Bu yazı dizisinde işletmelerin kar-satış geliri tahterevallisine bindiklerinde dengeyi nasıl bulabileceklerine dair bir yaklaşım geliştiriyorum. Konuya önce durum tespiti ile başlayacağım. Devamında da bu duruma ilişkin çözüm yaklaşımım hakkında bilgi ve değerlendirmeler vereceğim ve bu değerlendirmeleri gerçek vakalar ile örneklendireceğim. Umarım keyif alabileceğiniz bir yazı dizisi olur.

 

Büyük veri ne kadar büyük?

Bir pazarlama uzmanı olarak büyük veri konusunda araştırmaya başladıkça gördüklerim, beni hep bir metot belirlemeye itti. (Aşağıda bahsedeceğim konular aslında veri madenciliğinde bazı teknik terimleri adresliyor ama teknik konuşup konuyu dağıtmaya gerek yok diye düşünüyorum)

 

  1. Elimdeki veri güvenilir bir veri mi ? Her veriyi başka bir departmanın farklı bakış açısına göre eşitlemeye kalkınca tek bir referans noktası almak daha iyi olacak galiba diye düşünmeye başladım.
  2. Veriyi işleyebilecek gerekli donanıma sahip miyim ? Baktım ki sadece binlerce satırlık Excel satış dosyalarını birbirleri ile eşleştirmeye çalışmak bile saatler alıyordu. Çoğunda bildiğim duaları okuyup umarım kilitlenmez diye ümit ediyordum. Bilgisayarın kilitlenmesi riskini düşürmek için Outlook dışında bir uygulama bile kullanamıyordum. Sonra veri madencilerinin neden Shrek bilgisayarı (ebatları çok büyük olduğu için bu adı verdim) kullandıklarını anlamam uzun sürmedi. 
  3. Verileri işledim, donanım da yetti, peki bu veri seti bana hangi mesajı vermeye çalışıyor? Bu yüzden anlam çıkarmamı kolaylaştırması için dashboard yani gösterge panelleri oluşturmam gerekti.

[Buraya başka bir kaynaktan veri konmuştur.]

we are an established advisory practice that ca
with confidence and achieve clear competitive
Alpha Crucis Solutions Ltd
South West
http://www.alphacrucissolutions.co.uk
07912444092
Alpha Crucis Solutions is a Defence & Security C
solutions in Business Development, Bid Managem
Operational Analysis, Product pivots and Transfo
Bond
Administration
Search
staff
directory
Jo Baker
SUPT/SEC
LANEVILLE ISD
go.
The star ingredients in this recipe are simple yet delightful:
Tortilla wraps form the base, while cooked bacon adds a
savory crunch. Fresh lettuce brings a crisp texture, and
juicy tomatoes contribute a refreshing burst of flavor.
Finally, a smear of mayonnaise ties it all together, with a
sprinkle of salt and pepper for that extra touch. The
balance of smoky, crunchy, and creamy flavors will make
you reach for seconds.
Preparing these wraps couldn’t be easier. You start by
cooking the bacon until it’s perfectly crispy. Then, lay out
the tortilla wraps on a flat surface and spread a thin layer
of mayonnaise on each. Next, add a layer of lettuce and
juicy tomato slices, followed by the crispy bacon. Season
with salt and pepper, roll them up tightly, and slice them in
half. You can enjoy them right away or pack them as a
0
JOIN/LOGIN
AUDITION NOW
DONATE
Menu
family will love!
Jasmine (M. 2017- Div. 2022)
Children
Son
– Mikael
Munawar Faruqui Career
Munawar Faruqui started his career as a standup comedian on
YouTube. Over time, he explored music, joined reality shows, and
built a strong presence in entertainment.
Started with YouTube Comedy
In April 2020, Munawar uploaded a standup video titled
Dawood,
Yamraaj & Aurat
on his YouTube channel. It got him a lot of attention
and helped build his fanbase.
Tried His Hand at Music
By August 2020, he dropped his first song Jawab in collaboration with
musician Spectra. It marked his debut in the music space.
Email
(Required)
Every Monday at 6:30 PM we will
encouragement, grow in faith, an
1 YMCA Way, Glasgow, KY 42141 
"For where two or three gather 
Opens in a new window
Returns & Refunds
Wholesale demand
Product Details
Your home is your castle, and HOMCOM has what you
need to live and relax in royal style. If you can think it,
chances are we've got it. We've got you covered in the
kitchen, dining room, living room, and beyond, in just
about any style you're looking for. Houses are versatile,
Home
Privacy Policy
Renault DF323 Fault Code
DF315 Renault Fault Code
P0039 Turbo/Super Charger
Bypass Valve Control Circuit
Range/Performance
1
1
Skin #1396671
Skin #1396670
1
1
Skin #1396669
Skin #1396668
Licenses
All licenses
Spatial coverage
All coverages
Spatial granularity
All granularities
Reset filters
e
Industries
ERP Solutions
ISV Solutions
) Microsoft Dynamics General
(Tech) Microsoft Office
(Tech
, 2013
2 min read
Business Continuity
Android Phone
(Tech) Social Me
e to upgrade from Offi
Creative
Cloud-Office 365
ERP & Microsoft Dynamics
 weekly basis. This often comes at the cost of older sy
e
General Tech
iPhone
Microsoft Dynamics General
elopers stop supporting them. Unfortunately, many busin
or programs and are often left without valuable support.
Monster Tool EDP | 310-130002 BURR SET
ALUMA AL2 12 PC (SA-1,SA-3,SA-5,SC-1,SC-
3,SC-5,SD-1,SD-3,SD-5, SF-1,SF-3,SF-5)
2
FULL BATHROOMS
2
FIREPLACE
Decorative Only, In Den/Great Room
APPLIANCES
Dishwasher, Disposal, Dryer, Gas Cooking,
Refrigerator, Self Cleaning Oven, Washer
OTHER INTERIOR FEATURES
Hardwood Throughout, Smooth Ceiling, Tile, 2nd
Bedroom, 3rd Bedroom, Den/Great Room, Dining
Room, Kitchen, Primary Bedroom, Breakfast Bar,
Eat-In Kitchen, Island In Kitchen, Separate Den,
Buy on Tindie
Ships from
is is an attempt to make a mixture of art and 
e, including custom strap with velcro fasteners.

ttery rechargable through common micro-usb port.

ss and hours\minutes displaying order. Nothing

Bu da tamam.
  4. Baktım ki hala, veri ile sağlıklı iletişim kuramıyorum görselleştirmem gerektiğini fark edip BI programları kullanmaya başladım. Bence en zor kısım burasıydı. Çünkü bu nokta "state of art" noktası. Rakamların vücut bulup el hareketleri ile bir şeyler anlattığı nokta.
  5. Şirketin kullandığı sadece 1 tane sistem olsa da tüm veri oraya aksa keşke hayali. Bu bir hayal, çünkü ERP sistemleri aslında birbirinden bağımsız onlarca yazılımın üzerine inşa ediliyor. Satış verilerini segmente etmek istedikçe başka bir CRM datası veri tabanına yolum düştü.
  6. Farklı mahallelerin delikanlıları olan CRM veri havuzu ile satış veri havuzunu birleştirmeye başlayınca bu veri havuzlarında yüzmeye başladım. Boyum bu havuzun yüksekliğine yetti ve veriyi anlamlandırıp doğru soruları sormaya başladım.

 

Doğru cevabı almak için doğru soruyu sormaya başlamak beni bir süre mutlu etti ama içimdeki büyüyen huzursuzluğu anlamak için biraz daha zaman gerekliydi. Mutluydum ama çok uzun sürmedi ve şöyle bir anda buldum kendimi: Tamam doğru soruları soruyordum ama cevaplar başka veri havuzlarının içindeki yapraklara her sabah yazılıyordu ve sadece akşama kadar kalıyordu. Bu kısa sürede cevabı bulmaya çalışıp bulsam bile veri akmaya devam ettiği için cevaplar da değişebiliyordu.

 

Doğru sorulara doğru cevapları verebilmek için hiç durmadan sormaya devam etmek gerekiyor. Basit yöntemler ile sabah başlayıp akşama kadar keşfettikleriniz sadece o günün sonuçları olarak kalabiliyor. Yani bu büyük veri ile baş etmek imkansız. Bunu da yazılımların yapması gerekiyor ve yapay zekanın da işin içinde olması gerekiyor. Sonraki yazılarımda bu yazılımlardan bahsedeceğim.

 

Sevgi, selam.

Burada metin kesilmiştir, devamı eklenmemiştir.